Stop blaming boomers and start blaming increased longevity
How, exactly, did things get so bad for Social Security? Most of the finger-pointing often revolves around baby boomers, who, by no fault of their own, were born in the late 1940s, 1950s, and early 1960s, and are now retiring from the workforce. There simply aren't enough new workers entering the labor force to keep the worker-to-beneficiary ratio from falling. Between now and 2035, it's expected to decline from 2.8-to-1 (100 workers for every 36 beneficiaries) to 2.2-to-1 (100 workers for every 46 beneficiaries), according to the intermediate-cost model in the Trustees report.
But there's an even bigger demographic swing that's crippling Social Security, and it may not be getting nearly enough credit for doing so -- that demographic change being the steady increase in life expectancy since Social Security first began making retired worker benefit payments in January 1940.

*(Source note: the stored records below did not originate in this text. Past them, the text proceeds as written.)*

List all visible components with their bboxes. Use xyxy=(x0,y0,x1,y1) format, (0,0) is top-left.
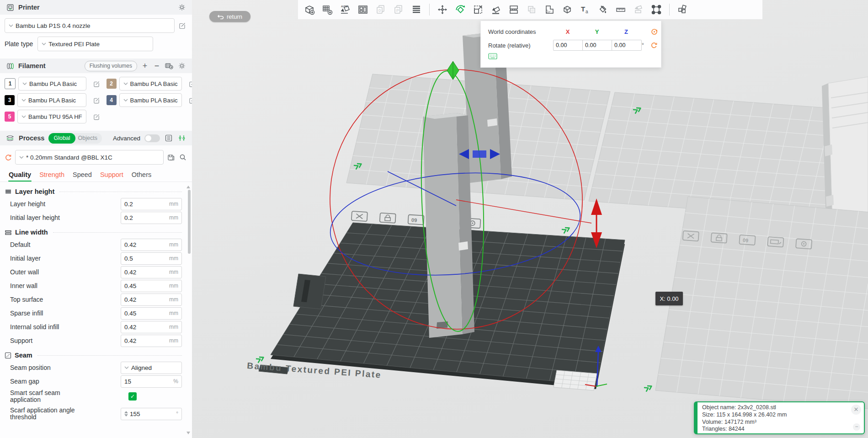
color-paint-icon[interactable] xyxy=(543,3,556,16)
rotate-y-input[interactable]: 0.00 xyxy=(582,40,612,51)
add-filament-button[interactable]: + xyxy=(141,62,149,70)
free-rotate-icon[interactable] xyxy=(648,28,660,36)
filament-color-swatch[interactable]: 2 xyxy=(107,79,117,89)
scope-global[interactable]: Global xyxy=(48,133,75,144)
add-object-icon[interactable] xyxy=(303,3,316,16)
tab-others[interactable]: Others xyxy=(128,169,156,182)
inner-wall-line-width-input[interactable]: 0.45 mm xyxy=(121,280,182,292)
plate-name-icon[interactable]: 09 xyxy=(408,215,424,225)
spinner-arrows[interactable] xyxy=(124,411,128,417)
flushing-volumes-button[interactable]: Flushing volumes xyxy=(85,61,137,71)
edit-filament-icon[interactable] xyxy=(92,112,102,122)
sparse-infill-line-width-input[interactable]: 0.45 mm xyxy=(121,307,182,320)
support-line-width-input[interactable]: 0.42 mm xyxy=(121,335,182,347)
filament-color-swatch[interactable]: 4 xyxy=(107,95,117,105)
smart-scarf-seam-checkbox[interactable]: ✓ xyxy=(128,392,137,401)
merge-icon[interactable] xyxy=(525,3,538,16)
model-selected-slab[interactable] xyxy=(423,113,474,338)
cut-icon[interactable] xyxy=(560,3,574,16)
parameter-list-icon[interactable] xyxy=(164,134,173,143)
filament-slot-1: 1 Bambu PLA Basic xyxy=(5,77,102,91)
filament-dropdown[interactable]: Bambu PLA Basic xyxy=(18,77,86,91)
internal-solid-infill-line-width-input[interactable]: 0.42 mm xyxy=(121,321,182,333)
minimize-icon[interactable]: − xyxy=(853,423,860,431)
seam-paint-icon[interactable] xyxy=(632,3,645,16)
top-surface-line-width-input[interactable]: 0.42 mm xyxy=(121,294,182,306)
save-preset-icon[interactable] xyxy=(166,153,176,162)
keyboard-input-icon[interactable] xyxy=(488,53,498,59)
axis-x-label: X xyxy=(553,28,582,35)
rotate-z-input[interactable]: 0.00 xyxy=(612,40,642,51)
seam-gap-input[interactable]: 15 % xyxy=(121,375,182,388)
tab-speed[interactable]: Speed xyxy=(69,169,96,182)
layer-height-input[interactable]: 0.2 mm xyxy=(121,198,182,210)
plate-type-dropdown[interactable]: Textured PEI Plate xyxy=(37,37,153,51)
default-line-width-input[interactable]: 0.42 mm xyxy=(121,239,182,251)
process-scope-toggle[interactable]: Global Objects xyxy=(48,133,102,144)
seam-icon xyxy=(5,352,11,359)
scarf-angle-threshold-spinner[interactable]: 155 ° xyxy=(121,408,182,420)
search-icon[interactable] xyxy=(178,153,187,162)
outer-wall-line-width-input[interactable]: 0.42 mm xyxy=(121,266,182,278)
remove-filament-button[interactable]: − xyxy=(153,62,161,70)
support-paint-icon[interactable] xyxy=(596,3,610,16)
scope-objects[interactable]: Objects xyxy=(75,135,102,141)
exploded-view-icon[interactable] xyxy=(676,3,689,16)
add-plate-icon[interactable] xyxy=(320,3,334,16)
place-on-face-icon[interactable] xyxy=(489,3,503,16)
wipe-tower[interactable] xyxy=(554,370,597,390)
filament-color-swatch[interactable]: 1 xyxy=(5,78,16,89)
rotate-icon[interactable] xyxy=(453,3,467,16)
tab-quality[interactable]: Quality xyxy=(5,169,35,182)
rotate-x-input[interactable]: 0.00 xyxy=(553,40,583,51)
lock-plate-icon[interactable] xyxy=(380,213,396,223)
reset-process-icon[interactable] xyxy=(5,154,12,161)
edit-filament-icon[interactable] xyxy=(92,95,102,105)
close-icon[interactable]: ✕ xyxy=(851,405,861,415)
copy-icon[interactable]: 0 xyxy=(374,3,388,16)
rotation-value-tooltip: X: 0.00 xyxy=(655,292,683,305)
variable-layer-height-icon[interactable] xyxy=(410,3,423,16)
filament-color-swatch[interactable]: 3 xyxy=(5,95,15,105)
process-preset-dropdown[interactable]: * 0.20mm Standard @BBL X1C xyxy=(15,150,164,165)
initial-layer-height-input[interactable]: 0.2 mm xyxy=(121,212,182,224)
reset-rotation-icon[interactable] xyxy=(648,42,660,49)
tab-strength[interactable]: Strength xyxy=(35,169,69,182)
printer-settings-gear-icon[interactable] xyxy=(177,3,186,12)
process-tabs: Quality Strength Speed Support Others xyxy=(0,165,192,182)
filament-slot-2: 2 Bambu PLA Basic xyxy=(107,77,192,91)
printer-preset-dropdown[interactable]: Bambu Lab P1S 0.4 nozzle xyxy=(5,18,175,33)
measure-icon[interactable] xyxy=(614,3,628,16)
assembly-icon[interactable] xyxy=(650,3,663,16)
filament-color-swatch[interactable]: 5 xyxy=(5,112,15,122)
tab-support[interactable]: Support xyxy=(96,169,128,182)
text-icon[interactable]: T a xyxy=(578,3,592,16)
sidebar-scrollbar[interactable] xyxy=(188,190,191,254)
filament-settings-gear-icon[interactable] xyxy=(177,61,186,70)
filament-dropdown[interactable]: Bambu PLA Basic xyxy=(119,77,182,91)
filament-dropdown[interactable]: Bambu PLA Basic xyxy=(119,93,182,107)
return-button[interactable]: return xyxy=(209,11,250,22)
ams-sync-icon[interactable] xyxy=(165,61,174,70)
filament-dropdown[interactable]: Bambu TPU 95A HF xyxy=(17,110,86,123)
close-plate-icon[interactable] xyxy=(351,211,367,221)
paste-icon[interactable]: P xyxy=(392,3,405,16)
filament-dropdown[interactable]: Bambu PLA Basic xyxy=(17,93,86,107)
chevron-down-icon xyxy=(42,43,46,45)
seam-position-dropdown[interactable]: Aligned xyxy=(121,362,182,374)
advanced-toggle[interactable] xyxy=(144,134,160,142)
auto-orient-icon[interactable]: AUTO xyxy=(338,3,352,16)
gizmo-handle-y[interactable] xyxy=(447,61,459,80)
tune-sliders-icon[interactable] xyxy=(177,134,186,143)
edit-printer-preset-icon[interactable] xyxy=(177,21,187,31)
initial-layer-line-width-input[interactable]: 0.5 mm xyxy=(121,252,182,265)
scroll-up-arrow[interactable] xyxy=(186,186,190,188)
edit-filament-icon[interactable] xyxy=(92,79,102,89)
3d-viewport[interactable]: Bambu Textured PEI Plate 09 09 xyxy=(192,0,868,438)
scale-icon[interactable] xyxy=(471,3,485,16)
move-icon[interactable] xyxy=(436,3,449,16)
split-objects-icon[interactable] xyxy=(507,3,521,16)
scroll-down-arrow[interactable] xyxy=(186,432,190,434)
build-plate-right[interactable] xyxy=(655,197,868,412)
arrange-icon[interactable] xyxy=(356,3,370,16)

When the program was signed into law in 1935 and first began payouts in 1940, its purpose was simple. It was designed to provide a financial foundation for lower-income retirees who could no longer work and had no other sources of income. Arguably, Social Security has been a resounding success in doing so. An analysis from the Center on Budget and Policy Priorities in 2016 found that 22.1 million people are being kept out of poverty as a result of their monthly Social Security stipend, including 15.1 million retired workers.
However, the Social Security program, when constructed in 1935, was viewed as a means of providing benefits for a relatively short period of time during retirement. After all, when eligible Americans began receiving a retired worker benefit in 1940, the average life expectancy for men and women was about 61 and 65 years, respectively.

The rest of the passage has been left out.